The records appear below. Repeat them exactly.

Segment Open

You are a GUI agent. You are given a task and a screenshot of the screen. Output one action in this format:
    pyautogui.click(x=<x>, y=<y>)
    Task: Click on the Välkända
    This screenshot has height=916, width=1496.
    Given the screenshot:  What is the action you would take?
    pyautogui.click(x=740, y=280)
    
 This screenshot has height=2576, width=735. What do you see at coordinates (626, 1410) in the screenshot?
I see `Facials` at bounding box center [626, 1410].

Segment Closed

_EXPECTED ANSWER_
You are a GUI agent. You are given a task and a screenshot of the screen. Output one action in this format:
    pyautogui.click(x=<x>, y=<y>)
    Task: Click on the Välkända
    This screenshot has height=916, width=1496.
    Given the screenshot:  What is the action you would take?
    pyautogui.click(x=740, y=280)
    
 This screenshot has height=2576, width=735. What do you see at coordinates (626, 1410) in the screenshot?
I see `Facials` at bounding box center [626, 1410].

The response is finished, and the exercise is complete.